Would you copy exactly the lines in the data below from the one that has "folgenden Jahren entvölkerte" through the one that has "zobrazte uživatelské účty.", dropping any pictures?

Dataset entries
:::::
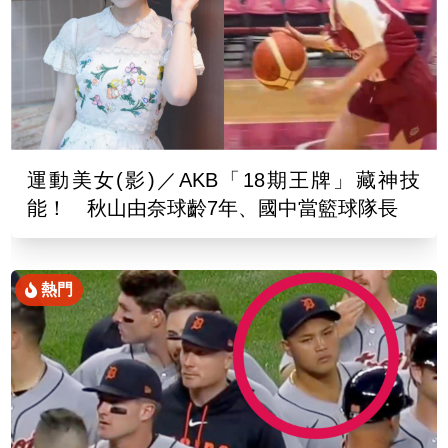
運動美女(影)／AKB「18期王牌」藏神技
能！ 秋山由奈球齡7年、國中當籃球隊長
熱門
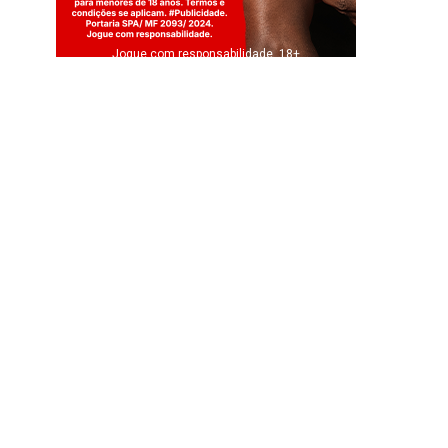
Jogue com responsabilidade. 18+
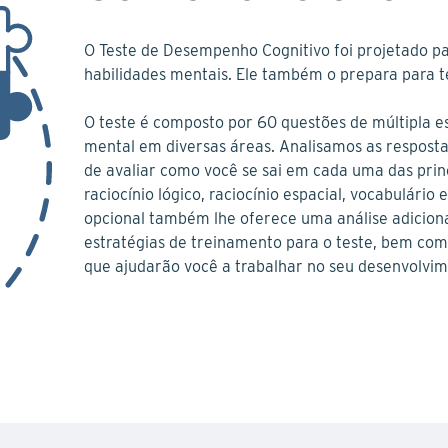
O Teste de Desempenho Cognitivo foi projetado pa
habilidades mentais. Ele também o prepara para t
O teste é composto por 60 questões de múltipla
mental em diversas áreas. Analisamos as resposta
de avaliar como você se sai em cada uma das prin
raciocínio lógico, raciocínio espacial, vocabulári
opcional também lhe oferece uma análise adicion
estratégias de treinamento para o teste, bem como
que ajudarão você a trabalhar no seu desenvolvim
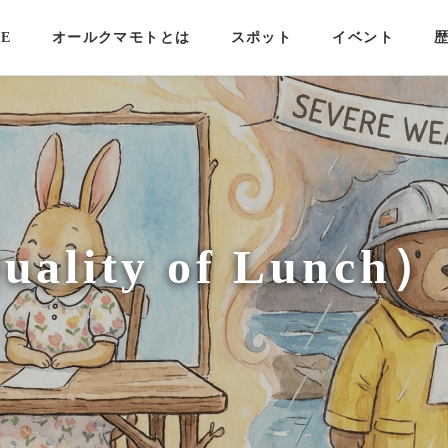
E
オールクマモトとは
スポット
イベント
ality of Lun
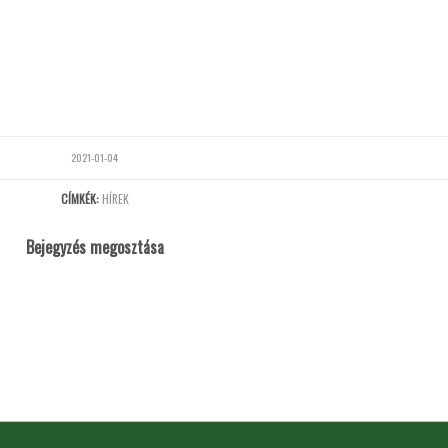
2021-01-04
CÍMKÉK:
HÍREK
Bejegyzés megosztása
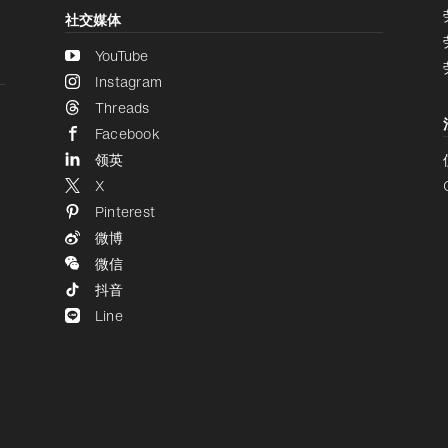
社交媒体
YouTube
Instagram
Threads
Facebook
领英
X
Pinterest
微博
微信
抖音
Line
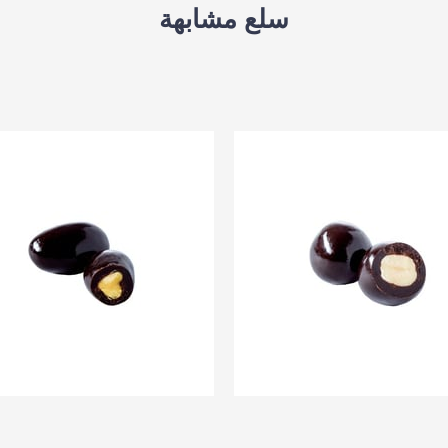
سلع مشابهة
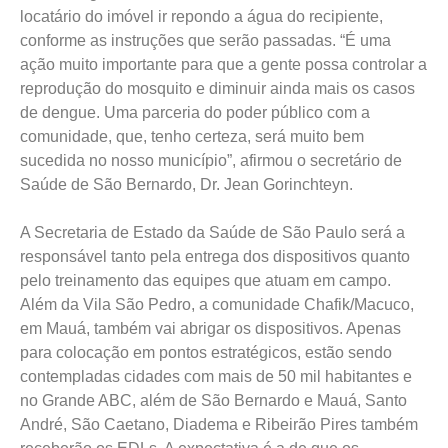
locatário do imóvel ir repondo a água do recipiente,
conforme as instruções que serão passadas. “É uma
ação muito importante para que a gente possa controlar a
reprodução do mosquito e diminuir ainda mais os casos
de dengue. Uma parceria do poder público com a
comunidade, que, tenho certeza, será muito bem
sucedida no nosso município”, afirmou o secretário de
Saúde de São Bernardo, Dr. Jean Gorinchteyn.
A Secretaria de Estado da Saúde de São Paulo será a
responsável tanto pela entrega dos dispositivos quanto
pelo treinamento das equipes que atuam em campo.
Além da Vila São Pedro, a comunidade Chafik/Macuco,
em Mauá, também vai abrigar os dispositivos. Apenas
para colocação em pontos estratégicos, estão sendo
contempladas cidades com mais de 50 mil habitantes e
no Grande ABC, além de São Bernardo e Mauá, Santo
André, São Caetano, Diadema e Ribeirão Pires também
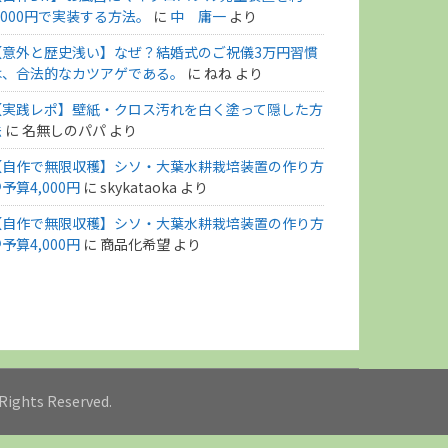
,000円で実装する方法。
に
中 庸一
より
【意外と歴史浅い】なぜ？結婚式のご祝儀3万円習慣
は、合法的なカツアゲである。
に
ねね
より
【実践レポ】壁紙・クロス汚れを白く塗って隠した方
法
に
名無しのパパ
より
【自作で無限収穫】シソ・大葉水耕栽培装置の作り方
予算4,000円
に
skykataoka
より
【自作で無限収穫】シソ・大葉水耕栽培装置の作り方
予算4,000円
に
商品化希望
より
l Rights Reserved.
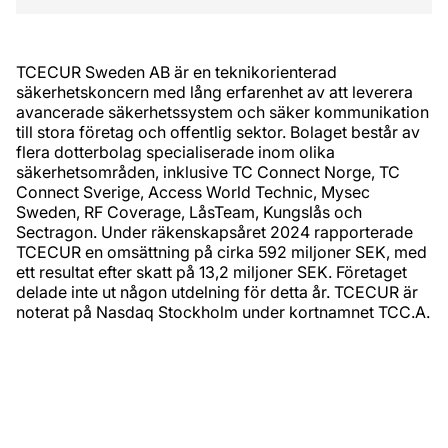
​TCECUR Sweden AB är en teknikorienterad
säkerhetskoncern med lång erfarenhet av att leverera
avancerade säkerhetssystem och säker kommunikation
till stora företag och offentlig sektor. Bolaget består av
flera dotterbolag specialiserade inom olika
säkerhetsområden, inklusive TC Connect Norge, TC
Connect Sverige, Access World Technic, Mysec
Sweden, RF Coverage, LåsTeam, Kungslås och
Sectragon. Under räkenskapsåret 2024 rapporterade
TCECUR en omsättning på cirka 592 miljoner SEK, med
ett resultat efter skatt på 13,2 miljoner SEK. Företaget
delade inte ut någon utdelning för detta år. TCECUR är
noterat på Nasdaq Stockholm under kortnamnet TCC.A.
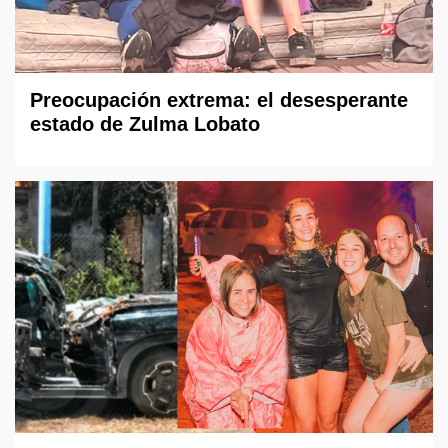
Preocupación extrema: el desesperante
estado de Zulma Lobato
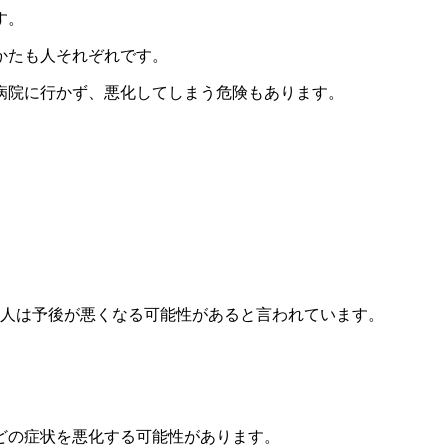
す。
かたも人それぞれです。
病院に行かず、悪化してしまう危険もあります。
る人は予後が悪くなる可能性があると言われています。
どの症状を悪化する可能性があります。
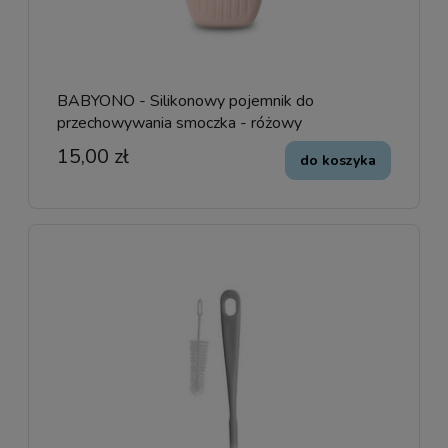
BABYONO - Silikonowy pojemnik do
przechowywania smoczka - różowy
15,00 zł
do koszyka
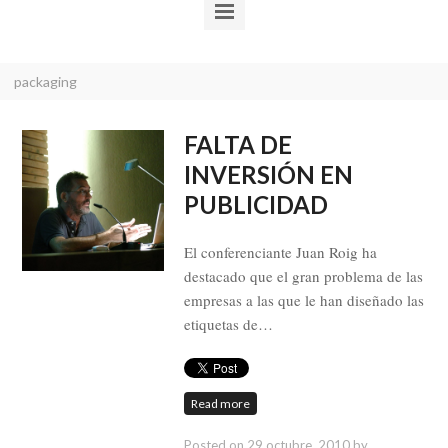
packaging
FALTA DE
INVERSIÓN EN
PUBLICIDAD
El conferenciante Juan Roig ha
destacado que el gran problema de las
empresas a las que le han diseñado las
etiquetas de…
Read more
Posted on
29 octubre, 2010
by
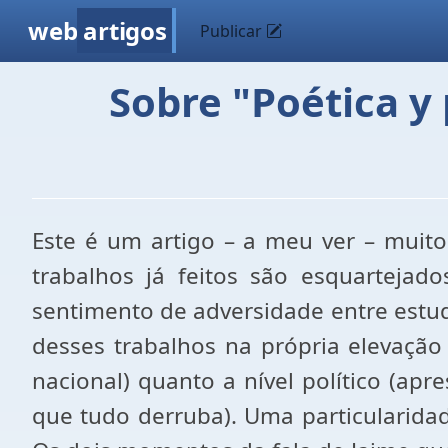
web
artigos
Publicar
Sobre "Poética y 
Este é um artigo – a meu ver – muito
trabalhos já feitos são esquarteja
sentimento de adversidade entre estud
desses trabalhos na própria elevação
nacional) quanto a nível político (ap
que tudo derruba). Uma particularidad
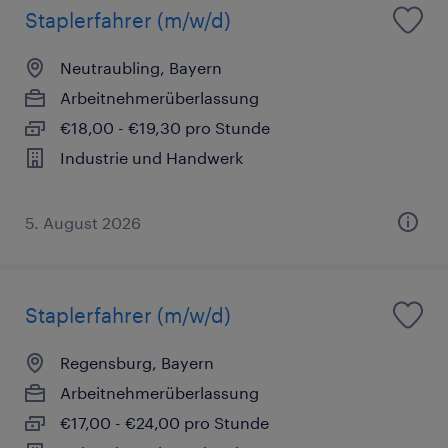
Staplerfahrer (m/w/d)
Neutraubling, Bayern
Arbeitnehmerüberlassung
€18,00 - €19,30 pro Stunde
Industrie und Handwerk
5. August 2026
Staplerfahrer (m/w/d)
Regensburg, Bayern
Arbeitnehmerüberlassung
€17,00 - €24,00 pro Stunde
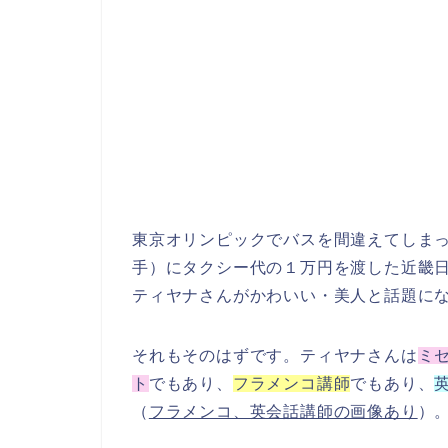
東京オリンピックでバスを間違えてしま
手）にタクシー代の１万円を渡した近畿
ティヤナさんがかわいい・美人と話題に
それもそのはずです。ティヤナさんは
ミ
ト
でもあり、
フラメンコ講師
でもあり、
（
フラメンコ、英会話講師の画像あり
）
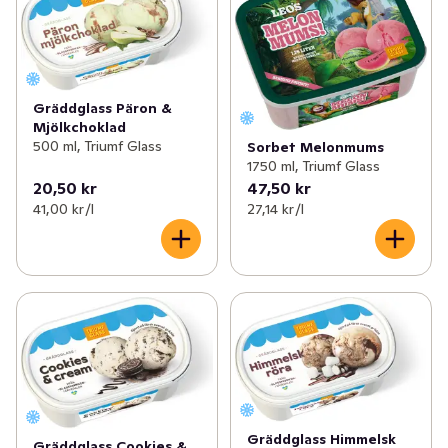
Gräddglass Päron &
Mjölkchoklad
500 ml, Triumf Glass
Sorbet Melonmums
1750 ml, Triumf Glass
20,50 kr
47,50 kr
41,00 kr /l
27,14 kr /l
Gräddglass Himmelsk
Gräddglass Cookies &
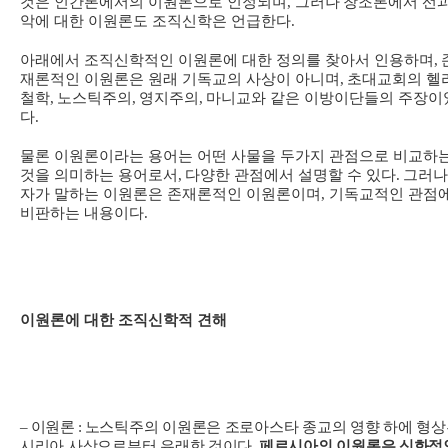
것은 인간론에서의 이원론으로 인정되며
, 그러나
창조론에서 선
악에 대한 이원론도 조직신학은 언급한다
.
아래에서 조직신학적인 이원론에 대한 정의를 찾아서 인용하며
,
재론적인 이원론은 원래 기독교의 사상이 아니며
,
초대교회의 헬
철학
,
노스틱주의
,
영지주의
,
마니교와 같은 이방이단들의 주장이
다
.
물론 이원론이라는 용어는 어떤 사물을 두가지 관점으로 비교하
것을 의미하는 용어로서
,
다양한 관점에서 설명할 수 있다
.
그러나
자가 말하는 이원론은 존재론적인 이원론이며, 기독교적인 관점
비판하는 내용이다
.
이원론에 대한 조직신학적 견해
–
이원론
:
노스틱주의 이원론은 조로아스타 종교의 영향 하에 형
시리아 사상으로부터 유래한 것이다
.
페르시아의 이원론은 신화적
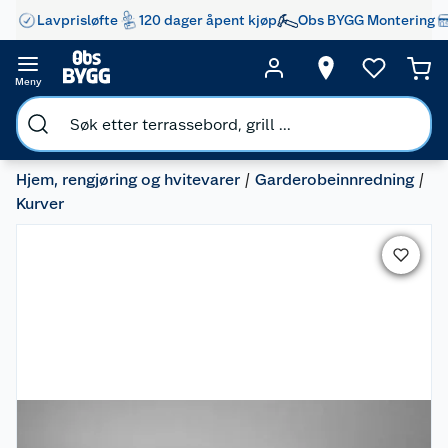
Lavprisløfte
120 dager åpent kjøp
Obs BYGG Montering
Meny
Hjem, rengjøring og hvitevarer
Garderobeinnredning
Kurver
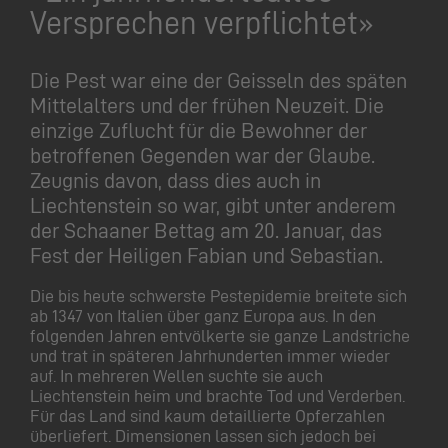
Versprechen verpflichtet»
Die Pest war eine der Geisseln des späten
Mittelalters und der frühen Neuzeit. Die
einzige Zuflucht für die Bewohner der
betroffenen Gegenden war der Glaube.
Zeugnis davon, dass dies auch in
Liechtenstein so war, gibt unter anderem
der Schaaner Bettag am 20. Januar, das
Fest der Heiligen Fabian und Sebastian.
Die bis heute schwerste Pestepidemie breitete sich
ab 1347 von Italien über ganz Europa aus. In den
folgenden Jahren entvölkerte sie ganze Landstriche
und trat in späteren Jahrhunderten immer wieder
auf. In mehreren Wellen suchte sie auch
Liechtenstein heim und brachte Tod und Verderben.
Für das Land sind kaum detaillierte Opferzahlen
überliefert. Dimensionen lassen sich jedoch bei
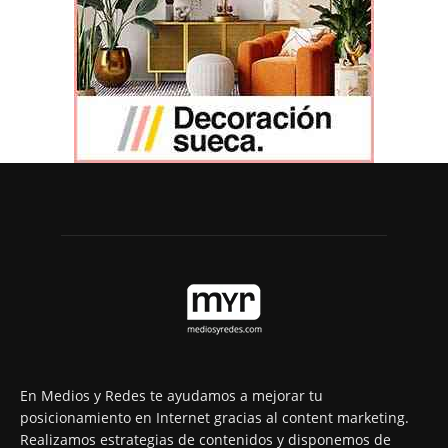
En Medios y Redes te ayudamos a mejorar tu
posicionamiento en Internet gracias al content marketing.
Realizamos estrategias de contenidos y disponemos de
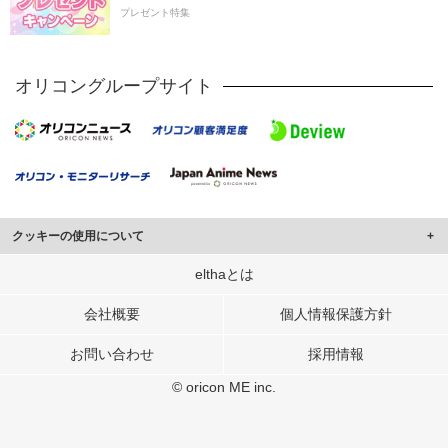
プレゼント特集
オリコングループサイト
クッキーの使用について
このサイトでは Cookie を使用して、ユーザーに合わせたコンテンツや広告の
elthaとは
表示、ソーシャル メディア機能の提供、広告の表示回数やクリック数の測定を
行っています。
会社概要
個人情報保護方針
また、ユーザーによるサイトの利用状況についても情報を収集し、ソーシャル
お問い合わせ
採用情報
メディアや広告配信、データ解析の各パートナーに提供しています。
各パートナーは、この情報とユーザーが各パートナーに提供した他の情報や、
© oricon ME inc.
ユーザーが各パートナーのサービスを使用したときに収集した他の情報を組み
合わせて使用することがあります。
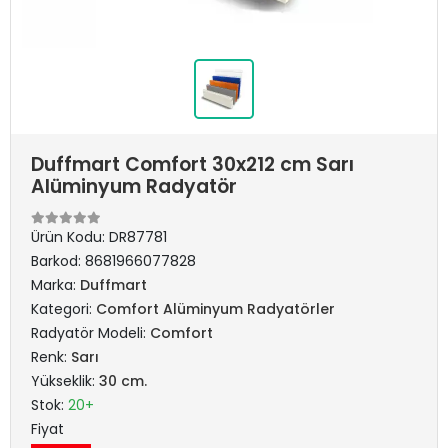
Duffmart Comfort 30x212 cm Sarı
Alüminyum Radyatör
Ürün Kodu:
DR87781
Barkod:
8681966077828
Marka:
Duffmart
Kategori:
Comfort Alüminyum Radyatörler
Radyatör Modeli:
Comfort
Renk:
Sarı
Yükseklik:
30 cm.
Stok:
20+
Fiyat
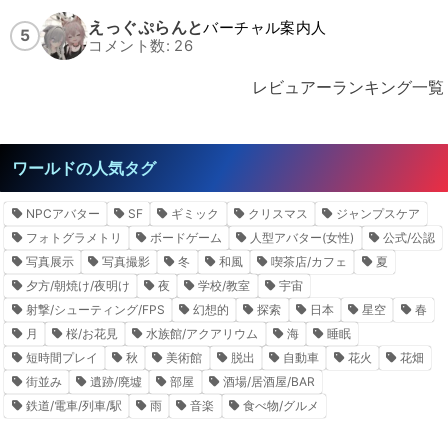
えっぐぷらんと
バーチャル案内人
5
コメント数: 26
レビュアーランキング一覧
ワールドの人気タグ
NPCアバター
SF
ギミック
クリスマス
ジャンプスケア
フォトグラメトリ
ボードゲーム
人型アバター(女性)
公式/公認
写真展示
写真撮影
冬
和風
喫茶店/カフェ
夏
夕方/朝焼け/夜明け
夜
学校/教室
宇宙
射撃/シューティング/FPS
幻想的
探索
日本
星空
春
月
桜/お花見
水族館/アクアリウム
海
睡眠
短時間プレイ
秋
美術館
脱出
自動車
花火
花畑
街並み
遺跡/廃墟
部屋
酒場/居酒屋/BAR
鉄道/電車/列車/駅
雨
音楽
食べ物/グルメ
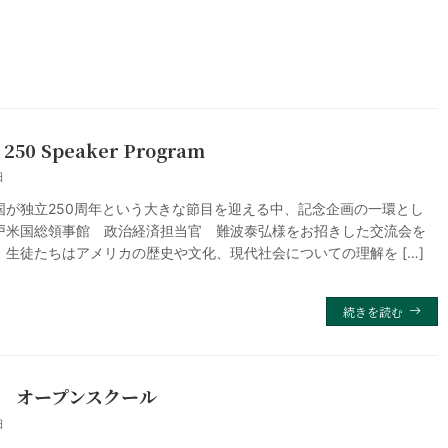
250 Speaker Program
日
国が独立250周年という大きな節目を迎える中、記念企画の一環とし
戸米国総領事館 政治経済担当官 難波泰弘様をお招きした交流会を
。生徒たちはアメリカの歴史や文化、現代社会についての理解を […]
続きを読む
 オープンスクール
日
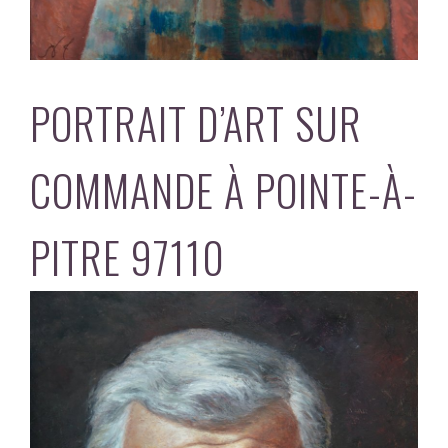
PORTRAIT D’ART SUR
COMMANDE À POINTE-À-
PITRE 97110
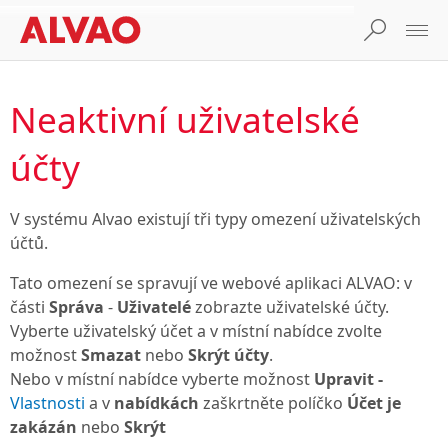
Neaktivní uživatelské
účty
V systému Alvao existují tři typy omezení uživatelských
účtů.
Tato omezení se spravují ve webové aplikaci ALVAO: v
části
Správa
-
Uživatelé
zobrazte uživatelské účty.
Vyberte uživatelský účet a v místní nabídce zvolte
možnost
Smazat
nebo
Skrýt účty
.
Nebo v místní nabídce vyberte možnost
Upravit -
Vlastnosti
a v
nabídkách
zaškrtněte políčko
Účet je
zakázán
nebo
Skrýt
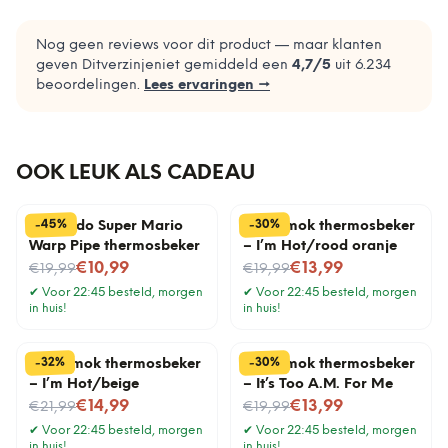
Nog geen reviews voor dit product — maar klanten
geven Ditverzinjeniet gemiddeld een
4,7
/5
uit
6.234
beoordelingen.
Lees ervaringen →
OOK LEUK ALS CADEAU
%
%
45
30
-
-
Nintendo Super Mario
Koffiemok thermosbeker
Warp Pipe thermosbeker
– I’m Hot/rood oranje
Nu voor
Nu voor
€10,99
€13,99
€19,99
€19,99
✔
Voor 22:45 besteld, morgen
✔
Voor 22:45 besteld, morgen
in huis!
in huis!
%
%
30
32
-
-
Koffiemok thermosbeker
Koffiemok thermosbeker
– I’m Hot/beige
– It’s Too A.M. For Me
Nu voor
Nu voor
€14,99
€13,99
€21,99
€19,99
✔
Voor 22:45 besteld, morgen
✔
Voor 22:45 besteld, morgen
in huis!
in huis!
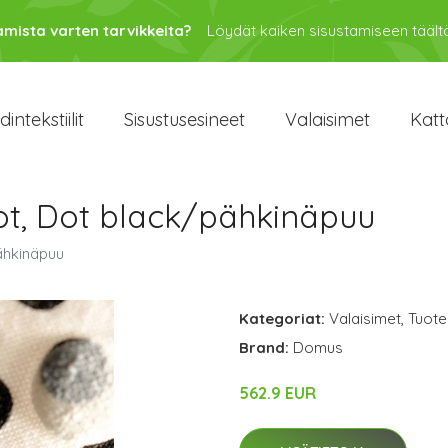
amista varten tarvikkeita?
Löydät kaiken sisustamiseen täältä
intekstiilit
Sisustusesineet
Valaisimet
Katt
ot, Dot black/pähkinäpuu
ähkinäpuu
Kategoriat:
Valaisimet
,
Tuote
Brand:
Domus
562.9 EUR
:::::
> Answer to this exercise:
folgenden Jahren entvölkerte sie ganze Landstriche
und trat in späteren Jahrhunderten immer wieder
auf. In mehreren Wellen suchte sie auch
Liechtenstein heim und brachte Tod und Verderben.
Für das Land sind kaum detaillierte Opferzahlen
überliefert. Dimensionen lassen sich jedoch bei
En Medios y Redes te ayudamos a mejorar tu
posicionamiento en Internet gracias al content marketing.
Realizamos estrategias de contenidos y disponemos de
プレゼント特集
オリコングループサイト
クッキーの使用について
このサイトでは Cookie を使用して、ユーザーに合わせたコンテンツや広告の
elthaとは
表示、ソーシャル メディア機能の提供、広告の表示回数やクリック数の測定を
行っています。
会社概要
個人情報保護方針
また、ユーザーによるサイトの利用状況についても情報を収集し、ソーシャル
お問い合わせ
採用情報
メディアや広告配信、データ解析の各パートナーに提供しています。
各パートナーは、この情報とユーザーが各パートナーに提供した他の情報や、
© oricon ME inc.
ユーザーが各パートナーのサービスを使用したときに収集した他の情報を組み
合わせて使用することがあります。
Duffmart Comfort 30x212 cm Sarı
Alüminyum Radyatör
Ürün Kodu:
DR87781
Barkod:
8681966077828
Marka:
Duffmart
Kategori:
Comfort Alüminyum Radyatörler
Radyatör Modeli:
Comfort
Renk:
Sarı
Yükseklik:
30 cm.
Stok:
20+
Fiyat
えっぐぷらんと
バーチャル案内人
5
コメント数: 26
レビュアーランキング一覧
ワールドの人気タグ
NPCアバター
SF
ギミック
クリスマス
ジャンプスケア
フォトグラメトリ
ボードゲーム
人型アバター(女性)
公式/公認
写真展示
写真撮影
冬
和風
喫茶店/カフェ
夏
夕方/朝焼け/夜明け
夜
学校/教室
宇宙
射撃/シューティング/FPS
幻想的
探索
日本
星空
春
月
桜/お花見
水族館/アクアリウム
海
睡眠
短時間プレイ
秋
美術館
脱出
自動車
花火
花畑
街並み
遺跡/廃墟
部屋
酒場/居酒屋/BAR
鉄道/電車/列車/駅
雨
音楽
食べ物/グルメ
250 Speaker Program
日
国が独立250周年という大きな節目を迎える中、記念企画の一環とし
戸米国総領事館 政治経済担当官 難波泰弘様をお招きした交流会を
。生徒たちはアメリカの歴史や文化、現代社会についての理解を […]
続きを読む
 オープンスクール
日
PORTRAIT D’ART SUR
COMMANDE À POINTE-À-
PITRE 97110
Neaktivní uživatelské
účty
V systému Alvao existují tři typy omezení uživatelských
účtů.
Tato omezení se spravují ve webové aplikaci ALVAO: v
části
Správa
-
Uživatelé
zobrazte uživatelské účty.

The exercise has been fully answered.